New York’s Charter Schools Live up to Their Promise

Education, Cities Pre K-12, New York, New York City

Success Academy in the Bronx has a 90% poverty rate yet has reached a 96% proficiency rate in reading.

The veteran grassroots activist Bob Woodson has long argued that policymakers would do better to spend less time focused on the social pathology in low-income communities and more on people in those same communities who have beaten the odds.

“If we see that 70% of households are raising children out of wedlock, that means 30% are not,” Mr. Woodson once told me. “We want to know what the 30% are doing right. How are they raising kids who aren’t dropping out of school or on drugs or in jail?” His advice? “Seek them out—we call them the antibodies of the community—and put a microphone on them, and say, ‘Tell us how you did this.’ ”

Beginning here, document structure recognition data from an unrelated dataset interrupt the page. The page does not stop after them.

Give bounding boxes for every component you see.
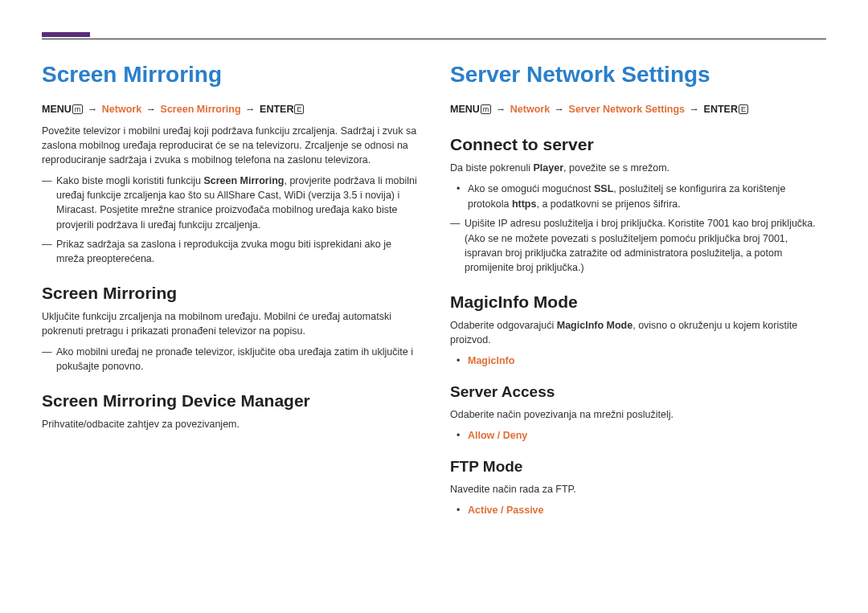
- left-s2-body: Prihvatite/odbacite zahtjev za povezivan…: [42, 417, 418, 431]
- left-s1-body: Uključite funkciju zrcaljenja na mobilno…: [42, 309, 418, 338]
- right-s2-opt: MagicInfo: [450, 353, 826, 369]
- right-s2-heading: MagicInfo Mode: [450, 292, 826, 312]
- s1-a: Da biste pokrenuli: [450, 162, 534, 174]
- left-intro: Povežite televizor i mobilni uređaj koji…: [42, 124, 418, 167]
- right-s4-opt: Active / Passive: [450, 503, 826, 518]
- s1dot-c: , a podatkovni se prijenos šifrira.: [536, 198, 680, 210]
- arrow-icon: →: [145, 104, 158, 115]
- menu-icon: m: [72, 104, 84, 114]
- s4-opt: Active / Passive: [468, 505, 544, 516]
- enter-label: ENTER: [704, 104, 738, 115]
- header-rule: [42, 39, 826, 39]
- s2-bold: MagicInfo Mode: [557, 320, 633, 331]
- right-column: Server Network Settings MENUm → Network …: [450, 62, 826, 523]
- page: Screen Mirroring MENUm → Network → Scree…: [0, 0, 868, 539]
- menu-icon: m: [481, 104, 492, 114]
- note1-bold: Screen Mirroring: [203, 175, 284, 186]
- left-menu-path: MENUm → Network → Screen Mirroring → ENT…: [42, 102, 418, 117]
- arrow-icon: →: [688, 104, 702, 115]
- right-s3-opt: Allow / Deny: [450, 428, 826, 443]
- path-network: Network: [510, 104, 550, 115]
- left-s1-note: Ako mobilni uređaj ne pronađe televizor,…: [42, 345, 418, 374]
- path-item: Server Network Settings: [569, 104, 686, 115]
- enter-icon: E: [294, 104, 304, 114]
- right-s4-heading: FTP Mode: [450, 458, 826, 476]
- path-network: Network: [102, 104, 141, 115]
- right-menu-path: MENUm → Network → Server Network Setting…: [450, 102, 826, 117]
- s3-opt: Allow / Deny: [468, 430, 527, 441]
- left-s1-heading: Screen Mirroring: [42, 284, 418, 303]
- menu-label: MENU: [450, 104, 480, 115]
- s1-b: , povežite se s mrežom.: [563, 162, 669, 174]
- enter-label: ENTER: [260, 104, 293, 115]
- s2-opt: MagicInfo: [468, 355, 514, 366]
- arrow-icon: →: [494, 104, 508, 115]
- left-column: Screen Mirroring MENUm → Network → Scree…: [42, 62, 418, 523]
- right-s1-body: Da biste pokrenuli Player, povežite se s…: [450, 161, 826, 175]
- header-stripe: [42, 32, 90, 37]
- right-s1-dot: Ako se omogući mogućnost SSL, poslužitel…: [450, 182, 826, 212]
- arrow-icon: →: [86, 104, 100, 115]
- s1dot-a: Ako se omogući mogućnost: [468, 183, 594, 194]
- s1dot-b2: https: [512, 198, 537, 210]
- arrow-icon: →: [244, 104, 257, 115]
- path-item: Screen Mirroring: [161, 104, 241, 115]
- enter-icon: E: [739, 104, 748, 114]
- content-columns: Screen Mirroring MENUm → Network → Scree…: [42, 62, 826, 523]
- right-s3-heading: Server Access: [450, 383, 826, 401]
- right-s1-heading: Connect to server: [450, 135, 826, 154]
- left-note1: Kako biste mogli koristiti funkciju Scre…: [42, 174, 418, 232]
- right-heading: Server Network Settings: [450, 62, 826, 88]
- arrow-icon: →: [553, 104, 567, 115]
- menu-label: MENU: [42, 104, 72, 115]
- left-note2: Prikaz sadržaja sa zaslona i reprodukcij…: [42, 237, 418, 266]
- left-heading: Screen Mirroring: [42, 62, 418, 88]
- s1dot-b1: SSL: [594, 183, 613, 194]
- s2-a: Odaberite odgovarajući: [450, 320, 557, 331]
- left-s2-heading: Screen Mirroring Device Manager: [42, 391, 418, 411]
- s1-bold: Player: [534, 162, 564, 174]
- right-s1-note: Upišite IP adresu poslužitelja i broj pr…: [450, 216, 826, 275]
- right-s2-body: Odaberite odgovarajući MagicInfo Mode, o…: [450, 318, 826, 347]
- right-s4-body: Navedite način rada za FTP.: [450, 482, 826, 497]
- note1-a: Kako biste mogli koristiti funkciju: [56, 175, 203, 186]
- right-s3-body: Odaberite način povezivanja na mrežni po…: [450, 407, 826, 422]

Our public school system can likewise seem indifferent toward identifying, studying and replicating successful education models. Everyone knows that there are too many substandard K-12 schools in America. A federal assessment released last year found that only about a third of high-school seniors are prepared to handle college-level reading and math. American youngsters are also far from the top performers on international tests. Students from Japan, Hong Kong, Singapore, Finland, South Korea, Canada and elsewhere have consistently outscored their U.S. counterparts in math, reading and science.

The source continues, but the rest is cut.